Report how many lines in the data include the string "font", and add nothing else.

Stored data entries
--------------------

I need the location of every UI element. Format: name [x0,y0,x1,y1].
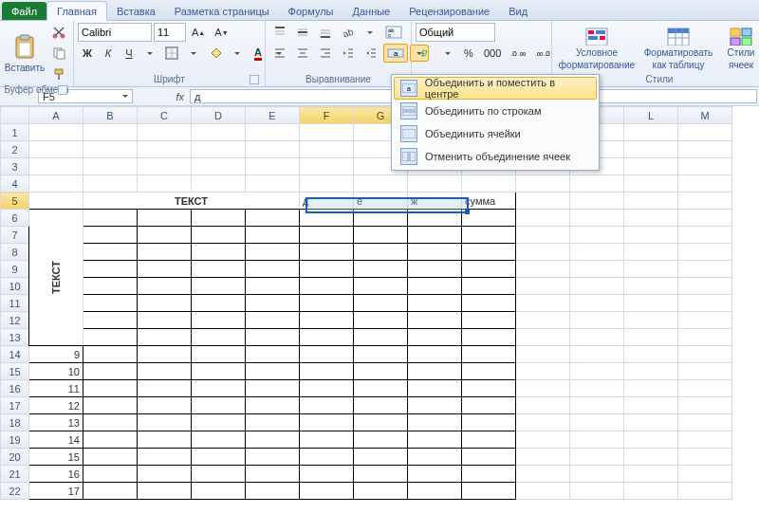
tab-data[interactable]: Данные [342,2,399,20]
row-header[interactable]: 13 [1,329,29,346]
orientation-dropdown[interactable] [361,24,380,41]
cell[interactable]: 13 [29,414,83,431]
col-header-A[interactable]: A [29,107,83,124]
row-header[interactable]: 2 [1,141,29,158]
tab-formulas[interactable]: Формулы [279,2,343,20]
row-header[interactable]: 11 [1,295,29,312]
cell[interactable]: 17 [29,483,83,500]
row-header[interactable]: 9 [1,261,29,278]
accounting-dropdown[interactable] [438,45,457,62]
number-format-select[interactable] [416,23,495,42]
row-header[interactable]: 5 [1,193,29,210]
col-header-C[interactable]: C [138,107,192,124]
align-left-button[interactable] [269,44,290,63]
name-box-dropdown[interactable] [122,91,128,102]
borders-button[interactable] [161,44,182,63]
align-right-button[interactable] [315,44,336,63]
row-header[interactable]: 16 [1,380,29,397]
cell-H5[interactable]: ж [408,193,462,210]
cell[interactable]: 16 [29,466,83,483]
row-header[interactable]: 4 [1,175,29,193]
conditional-formatting-button[interactable]: Условноеформатирование [556,26,638,71]
select-all-corner[interactable] [1,107,29,124]
decrease-decimal-button[interactable]: .00.0 [531,44,554,63]
row-header[interactable]: 15 [1,363,29,380]
row-header[interactable]: 14 [1,346,29,363]
cell[interactable]: 14 [29,431,83,449]
row-header[interactable]: 3 [1,158,29,175]
font-size-select[interactable] [154,23,186,42]
cell-vertical-text[interactable]: ТЕКСТ [29,210,83,346]
cut-button[interactable] [48,23,69,42]
align-center-button[interactable] [292,44,313,63]
row-header[interactable]: 22 [1,483,29,500]
col-header-L[interactable]: L [624,107,678,124]
row-header[interactable]: 8 [1,244,29,261]
cell-I5[interactable]: сумма [462,193,516,210]
row-header[interactable]: 18 [1,414,29,431]
cell-merged-text[interactable]: ТЕКСТ [83,193,300,210]
borders-dropdown[interactable] [184,45,203,62]
row-header[interactable]: 1 [1,124,29,141]
font-color-button[interactable]: A [249,44,268,63]
cell[interactable]: 11 [29,380,83,397]
align-top-button[interactable] [269,23,290,42]
tab-insert[interactable]: Вставка [107,2,165,20]
cell[interactable]: 15 [29,449,83,466]
col-header-B[interactable]: B [83,107,138,124]
worksheet[interactable]: A B C D E F G H I J K L M 1 2 3 4 5 ТЕКС… [0,106,759,500]
col-header-M[interactable]: M [678,107,732,124]
increase-indent-button[interactable] [361,44,381,63]
col-header-D[interactable]: D [192,107,246,124]
percent-button[interactable]: % [459,44,478,63]
dialog-launcher-font[interactable] [250,75,259,84]
merge-across-item[interactable]: Объединить по строкам [394,100,597,122]
cell-styles-button[interactable]: Стилиячеек [719,26,759,71]
merge-center-button[interactable]: a [383,44,408,63]
row-header[interactable]: 12 [1,312,29,329]
tab-review[interactable]: Рецензирование [399,2,499,20]
copy-button[interactable] [48,44,69,63]
cell[interactable] [29,193,83,210]
row-header[interactable]: 20 [1,449,29,466]
format-painter-button[interactable] [48,64,69,83]
col-header-E[interactable]: E [246,107,300,124]
font-name-select[interactable] [78,23,152,42]
tab-page-layout[interactable]: Разметка страницы [165,2,279,20]
cell-F5[interactable]: д [300,193,354,210]
underline-button[interactable]: Ч [120,44,139,63]
row-header[interactable]: 6 [1,210,29,227]
fill-color-button[interactable] [205,44,226,63]
paste-button[interactable]: Вставить [4,30,46,76]
wrap-text-button[interactable]: abc [381,23,406,42]
fx-icon[interactable]: fx [176,91,184,102]
accounting-format-button[interactable]: ₽ [416,44,436,63]
italic-button[interactable]: К [99,44,118,63]
merge-cells-item[interactable]: Объединить ячейки [394,122,597,145]
cell-G5[interactable]: е [354,193,408,210]
grid[interactable]: A B C D E F G H I J K L M 1 2 3 4 5 ТЕКС… [0,106,732,500]
orientation-button[interactable]: ab [338,23,359,42]
col-header-F[interactable]: F [300,107,354,124]
merge-and-center-item[interactable]: a Объединить и поместить в центре [394,77,597,100]
row-header[interactable]: 21 [1,466,29,483]
decrease-indent-button[interactable] [338,44,359,63]
cell[interactable]: 10 [29,363,83,380]
row-header[interactable]: 10 [1,278,29,295]
row-header[interactable]: 19 [1,431,29,449]
tab-home[interactable]: Главная [46,1,107,21]
tab-file[interactable]: Файл [2,2,46,20]
format-as-table-button[interactable]: Форматироватькак таблицу [640,26,716,71]
cell[interactable]: 12 [29,397,83,414]
fill-color-dropdown[interactable] [228,45,247,62]
row-header[interactable]: 17 [1,397,29,414]
dialog-launcher-clipboard[interactable] [58,85,67,95]
tab-view[interactable]: Вид [499,2,537,20]
bold-button[interactable]: Ж [78,44,97,63]
align-bottom-button[interactable] [315,23,336,42]
cell[interactable]: 9 [29,346,83,363]
decrease-font-button[interactable]: A▼ [211,23,231,42]
row-header[interactable]: 7 [1,227,29,244]
unmerge-cells-item[interactable]: Отменить объединение ячеек [394,145,597,168]
align-middle-button[interactable] [292,23,313,42]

--------------------

→ **Solution to the problem**:
5